Language shapes our world
The language we use helps us to communicate with one another. Even more than that, the language we use both affects and reflects how we see the world. This is called "linguistic relativity". To show how language affects how we see the world we need only think about terms such as "global warming" and "credit crunch". These concepts express previously unknown dangers which affect how secure we feel about our own and our children's futures.
|"Piegnartoq”: the snow [that is] good for driving sled|
Language also reflects the importance we attach to certain ideas or things. For example, the Inuits have more than 50 distinct words for snow, reflecting the importance of this substance in their culture. (Although there is controversy regarding the exact number of words.)
The exclusion of particular words in a language system also implies a framework of values to the language users. When a behavioural marking system such as Anaesthesia Non-Technical Skills (ANTS) lists the behaviours expected of a good anaesthetist, these are endowed with added importance and those behaviours not listed may be considered to be less important. The idea that our language limits and determines our ability to think is called "linguistic determinism".

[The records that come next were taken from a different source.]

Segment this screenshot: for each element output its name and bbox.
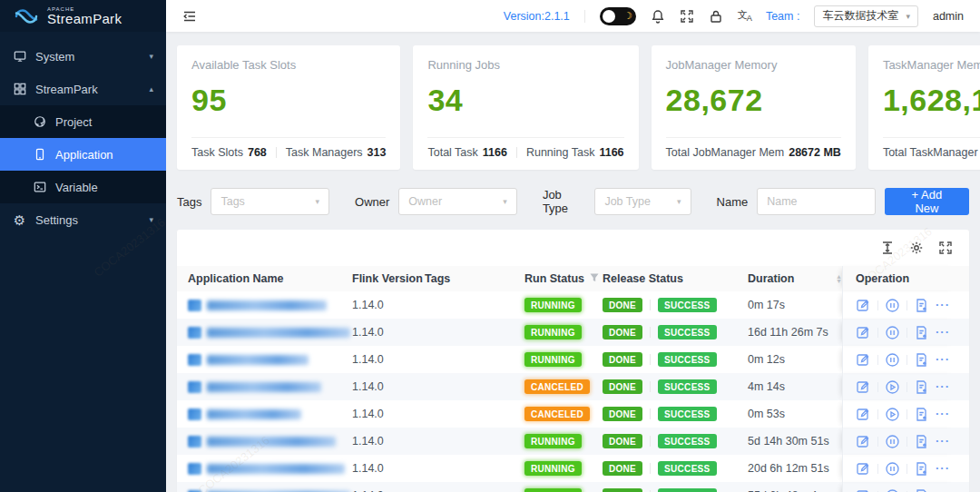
more-actions-icon[interactable]: ··· [936,328,950,337]
column-settings-gear-icon[interactable] [909,241,924,255]
table-row[interactable]: 1.14.0RUNNINGDONESUCCESS16d 11h 26m 7s··… [177,319,969,346]
add-new-button[interactable]: + Add New [885,188,969,215]
sidebar-item-label: Settings [35,213,78,227]
table-fullscreen-icon[interactable] [938,241,953,255]
team-select[interactable]: 车云数据技术室 ▾ [814,5,918,27]
duration-cell: 0m 53s [748,408,842,420]
sidebar-item-streampark[interactable]: StreamPark ▴ [0,73,166,105]
more-actions-icon[interactable]: ··· [936,464,950,473]
detail-doc-icon[interactable] [914,298,929,313]
sidebar-item-settings[interactable]: ⚙ Settings ▾ [0,203,166,236]
pause-icon[interactable] [885,461,900,477]
stat-card-0: Available Task Slots95Task Slots768Task … [177,45,400,170]
edit-icon[interactable] [856,434,871,449]
translate-icon[interactable]: 文A [738,8,751,23]
streampark-submenu: Project Application Variable [0,105,166,203]
filter-funnel-icon[interactable] [590,272,599,285]
table-row[interactable]: 1.14.0RUNNINGDONESUCCESS20d 6h 12m 51s··… [177,455,969,482]
detail-doc-icon[interactable] [914,461,929,477]
release-status-badge: DONE [603,379,642,394]
chevron-down-icon: ▾ [495,197,507,206]
build-status-badge: SUCCESS [658,379,716,394]
edit-icon[interactable] [856,298,871,313]
sidebar-item-application[interactable]: Application [0,138,166,171]
logo-bar[interactable]: APACHE StreamPark [0,0,166,32]
fullscreen-icon[interactable] [680,9,694,24]
edit-icon[interactable] [856,352,871,368]
more-actions-icon[interactable]: ··· [936,355,950,364]
build-status-badge: SUCCESS [658,325,716,339]
col-run-status[interactable]: Run Status [524,272,603,285]
console-icon [33,181,46,194]
col-duration[interactable]: Duration ▲▼ [748,272,842,285]
edit-icon[interactable] [856,407,871,422]
pause-icon[interactable] [885,325,900,340]
name-input[interactable]: Name [757,188,876,215]
table-row[interactable]: 1.14.0RUNNINGDONESUCCESS55d 6h 48m 4s··· [177,482,969,492]
sidebar-item-project[interactable]: Project [0,105,166,138]
stat-footer-label: Total JobManager Mem28672 MB [666,146,841,159]
detail-doc-icon[interactable] [914,325,929,340]
more-actions-icon[interactable]: ··· [936,382,950,391]
table-row[interactable]: 1.14.0RUNNINGDONESUCCESS0m 12s··· [177,346,969,373]
sidebar-item-label: Application [55,148,113,162]
tags-label: Tags [177,195,201,209]
detail-doc-icon[interactable] [914,434,929,449]
table-row[interactable]: 1.14.0CANCELEDDONESUCCESS0m 53s··· [177,400,969,428]
tags-select[interactable]: Tags ▾ [211,188,329,215]
divider [650,463,651,474]
play-icon[interactable] [885,407,900,422]
detail-doc-icon[interactable] [914,352,929,368]
release-status-badge: DONE [603,298,642,312]
bell-icon[interactable] [651,9,665,24]
more-actions-icon[interactable]: ··· [936,437,950,446]
pause-icon[interactable] [885,352,900,368]
chevron-down-icon: ▾ [149,52,153,61]
lock-icon[interactable] [709,9,723,24]
monitor-icon [13,50,26,64]
edit-icon[interactable] [856,379,871,395]
chevron-down-icon: ▾ [906,12,910,21]
user-menu[interactable]: admin [933,10,964,23]
app-icon [188,408,201,420]
edit-icon[interactable] [856,461,871,477]
detail-doc-icon[interactable] [914,379,929,395]
stat-footer-value: 28672 MB [789,146,841,159]
table-row[interactable]: 1.14.0RUNNINGDONESUCCESS5d 14h 30m 51s··… [177,428,969,455]
more-actions-icon[interactable]: ··· [936,409,950,418]
play-icon[interactable] [885,379,900,395]
table-row[interactable]: 1.14.0RUNNINGDONESUCCESS0m 17s··· [177,291,969,319]
detail-doc-icon[interactable] [914,407,929,422]
stat-title: Running Jobs [427,58,623,72]
flink-version-cell: 1.14.0 [352,380,425,393]
sort-icon[interactable]: ▲▼ [836,274,842,283]
stat-card-3: TaskManager Memory1,628,115Total TaskMan… [868,45,980,170]
duration-cell: 0m 12s [748,353,842,366]
pause-icon[interactable] [885,298,900,313]
row-density-icon[interactable] [880,241,895,255]
menu-fold-icon[interactable] [182,9,197,24]
edit-icon[interactable] [856,488,871,492]
run-status-badge: RUNNING [524,488,582,492]
chevron-down-icon: ▾ [309,197,320,206]
sidebar-item-variable[interactable]: Variable [0,171,166,203]
pause-icon[interactable] [885,488,900,492]
detail-doc-icon[interactable] [914,488,929,492]
divider [877,464,878,474]
dark-mode-toggle[interactable]: ☽ [600,7,636,25]
team-label: Team : [766,10,800,23]
more-actions-icon[interactable]: ··· [936,300,950,310]
owner-select[interactable]: Owner ▾ [398,188,517,215]
divider [906,382,907,392]
table-toolbar [177,230,969,266]
pause-icon[interactable] [885,434,900,449]
divider [877,328,878,338]
edit-icon[interactable] [856,325,871,340]
table-row[interactable]: 1.14.0CANCELEDDONESUCCESS4m 14s··· [177,373,969,400]
filter-row: Tags Tags ▾ Owner Owner ▾ Job Type Job T… [177,188,969,215]
flink-version-cell: 1.14.0 [352,462,425,475]
sidebar-item-system[interactable]: System ▾ [0,40,166,73]
col-flink-version: Flink Version [352,272,425,285]
stat-title: Available Task Slots [191,58,386,72]
jobtype-select[interactable]: Job Type ▾ [594,188,691,215]
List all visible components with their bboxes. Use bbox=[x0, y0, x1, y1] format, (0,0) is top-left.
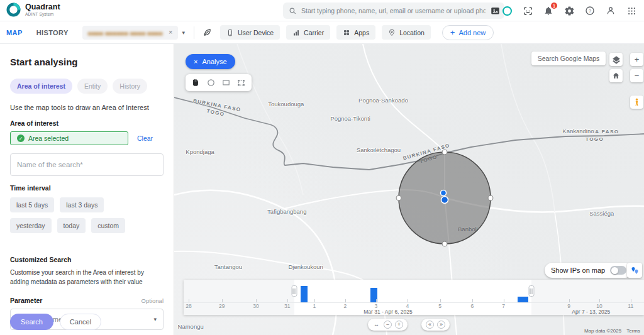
tab-entity[interactable]: Entity bbox=[77, 79, 108, 94]
timeline-tick bbox=[287, 299, 288, 302]
draw-polygon-tool[interactable] bbox=[235, 77, 247, 89]
timeline-tick bbox=[222, 299, 223, 302]
map-canvas[interactable]: BURKINA FASOTOGOBURKINA FASOTOGOBURKINA … bbox=[174, 44, 644, 335]
timeline-range-handle[interactable] bbox=[291, 285, 297, 297]
upload-photo-icon[interactable] bbox=[490, 6, 501, 16]
page-title: Start analysing bbox=[10, 57, 164, 67]
preset-last-3-days[interactable]: last 3 days bbox=[60, 197, 104, 212]
draw-rectangle-tool[interactable] bbox=[220, 77, 232, 89]
filter-user-device[interactable]: User Device bbox=[220, 25, 280, 40]
filter-carrier[interactable]: Carrier bbox=[286, 25, 330, 40]
notifications-bell-icon[interactable]: 1 bbox=[542, 4, 555, 17]
svg-text:?: ? bbox=[589, 8, 591, 14]
preset-yesterday[interactable]: yesterday bbox=[10, 218, 52, 233]
device-location-marker[interactable] bbox=[441, 190, 447, 196]
timeline-range-handle[interactable] bbox=[528, 285, 534, 297]
face-scan-icon[interactable] bbox=[521, 4, 534, 17]
timeline-tick bbox=[599, 299, 600, 302]
settings-gear-icon[interactable] bbox=[563, 4, 575, 17]
analyse-button[interactable]: × Analyse bbox=[186, 54, 235, 69]
time-presets: last 5 days last 3 days yesterday today … bbox=[10, 197, 145, 233]
timeline-activity-bar bbox=[518, 297, 528, 302]
filter-location[interactable]: Location bbox=[382, 25, 431, 40]
pan-hand-tool[interactable] bbox=[190, 77, 202, 89]
cancel-button[interactable]: Cancel bbox=[60, 314, 101, 330]
search-button[interactable]: Search bbox=[10, 314, 53, 330]
draw-tools-palette bbox=[186, 74, 252, 91]
aoi-resize-handle-s[interactable] bbox=[442, 241, 447, 246]
zoom-in-button[interactable]: + bbox=[630, 53, 643, 66]
aoi-label: Area of interest bbox=[10, 119, 164, 127]
close-icon[interactable]: × bbox=[169, 29, 172, 36]
aoi-status-row: ✓ Area selected Clear bbox=[10, 131, 164, 145]
home-icon bbox=[612, 72, 620, 80]
layers-icon bbox=[612, 55, 621, 64]
clear-link[interactable]: Clear bbox=[137, 135, 153, 142]
aoi-resize-handle-w[interactable] bbox=[396, 195, 401, 200]
global-search-input[interactable] bbox=[301, 7, 486, 14]
show-ips-toggle[interactable] bbox=[610, 266, 626, 275]
terms-link[interactable]: Terms bbox=[626, 328, 640, 334]
timeline-next-button[interactable]: » bbox=[437, 321, 445, 329]
preset-custom[interactable]: custom bbox=[91, 218, 125, 233]
timeline-tick bbox=[189, 299, 189, 302]
ip-markers-button[interactable] bbox=[627, 263, 642, 278]
chevron-down-icon[interactable]: ▾ bbox=[182, 30, 185, 36]
tab-history-sidebar[interactable]: History bbox=[113, 79, 147, 94]
timeline-zoom-out-button[interactable]: − bbox=[384, 321, 392, 329]
time-interval-label: Time interval bbox=[10, 184, 164, 192]
tab-area-of-interest[interactable]: Area of interest bbox=[10, 79, 72, 94]
brand-subtitle: ADINT System bbox=[25, 12, 60, 16]
timeline-dim-left bbox=[184, 280, 294, 315]
timeline-range-label: Mar 31 - Apr 6, 2025 bbox=[364, 309, 413, 315]
show-ips-control[interactable]: Show IPs on map bbox=[545, 263, 633, 278]
filter-apps[interactable]: Apps bbox=[336, 25, 375, 40]
timeline-tick bbox=[504, 299, 504, 302]
timeline-pan-button[interactable]: ↔ bbox=[372, 321, 380, 329]
aoi-resize-handle-n[interactable] bbox=[442, 150, 447, 155]
view-toolbar: MAP HISTORY ▄▄▄▄ ▄▄▄▄▄▄ ▄▄▄▄ ▄▄▄▄ × ▾ Us… bbox=[0, 21, 644, 44]
pegman-icon bbox=[633, 97, 641, 107]
notification-badge: 1 bbox=[551, 3, 557, 9]
plus-icon: + bbox=[450, 28, 455, 36]
timeline-tick-label: 28 bbox=[186, 303, 191, 309]
timeline-tick bbox=[345, 299, 346, 302]
draw-circle-tool[interactable] bbox=[205, 77, 217, 89]
user-profile-icon[interactable] bbox=[604, 4, 617, 17]
timeline-prev-button[interactable]: « bbox=[426, 321, 434, 329]
signal-bars-icon bbox=[292, 29, 300, 36]
workspace-tab[interactable]: ▄▄▄▄ ▄▄▄▄▄▄ ▄▄▄▄ ▄▄▄▄ × bbox=[82, 26, 179, 40]
global-search[interactable] bbox=[283, 3, 504, 19]
zoom-out-button[interactable]: − bbox=[630, 69, 643, 82]
timeline-tick bbox=[569, 299, 570, 302]
draw-feather-icon[interactable] bbox=[203, 28, 212, 37]
quadrant-logo-icon bbox=[6, 3, 21, 17]
sidebar-tabs: Area of interest Entity History bbox=[10, 79, 164, 94]
home-button[interactable] bbox=[609, 69, 623, 82]
timeline-tick bbox=[408, 299, 408, 302]
help-icon[interactable]: ? bbox=[584, 4, 596, 17]
phone-icon bbox=[226, 29, 234, 36]
apps-grid-icon bbox=[343, 29, 350, 36]
google-maps-search-button[interactable]: Search Google Maps bbox=[531, 52, 606, 65]
preset-last-5-days[interactable]: last 5 days bbox=[10, 197, 54, 212]
brand[interactable]: Quadrant ADINT System bbox=[6, 3, 60, 17]
search-name-input[interactable] bbox=[10, 153, 164, 176]
timeline-tick-label: 1 bbox=[313, 303, 316, 309]
device-location-marker[interactable] bbox=[441, 197, 448, 204]
add-new-button[interactable]: + Add new bbox=[442, 25, 494, 40]
status-ring-icon[interactable] bbox=[501, 4, 513, 17]
apps-grid-menu-icon[interactable] bbox=[625, 4, 638, 17]
street-view-pegman[interactable] bbox=[630, 96, 643, 109]
tab-map[interactable]: MAP bbox=[6, 29, 23, 36]
header-icons: 1 ? bbox=[501, 0, 638, 21]
tab-history[interactable]: HISTORY bbox=[36, 29, 69, 36]
aoi-resize-handle-e[interactable] bbox=[488, 195, 493, 200]
timeline-tick-label: 29 bbox=[219, 303, 225, 309]
timeline-zoom-in-button[interactable]: + bbox=[395, 321, 403, 329]
preset-today[interactable]: today bbox=[57, 218, 86, 233]
parameter-row: Parameter Optional bbox=[10, 297, 164, 304]
map-layers-button[interactable] bbox=[609, 53, 623, 66]
map-attribution: Map data ©2025 Terms bbox=[584, 328, 640, 334]
timeline-strip[interactable]: 28293031123456791011Mar 31 - Apr 6, 2025… bbox=[184, 280, 644, 315]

As an example of how language may affect thinking, let us imagine two new words:
Sladen means the leadership required by a person in charge of strategy and long-term effects. Quaden is the leadership required when decisions are needed immediately with little or no information. One could use these terms to discuss a given individual's strengths and weaknesses, or to compare the characteristics of those who have one or the other type of leadership. The use of these new words would affect how we think about leadership. The words would also reflect our thinking, in the sense that we are interested enough in leadership for us to want to discern different types. (I'm using Sladen and Quaden as fictitious examples and am aware that terms such as "strategic leadership" already exist.)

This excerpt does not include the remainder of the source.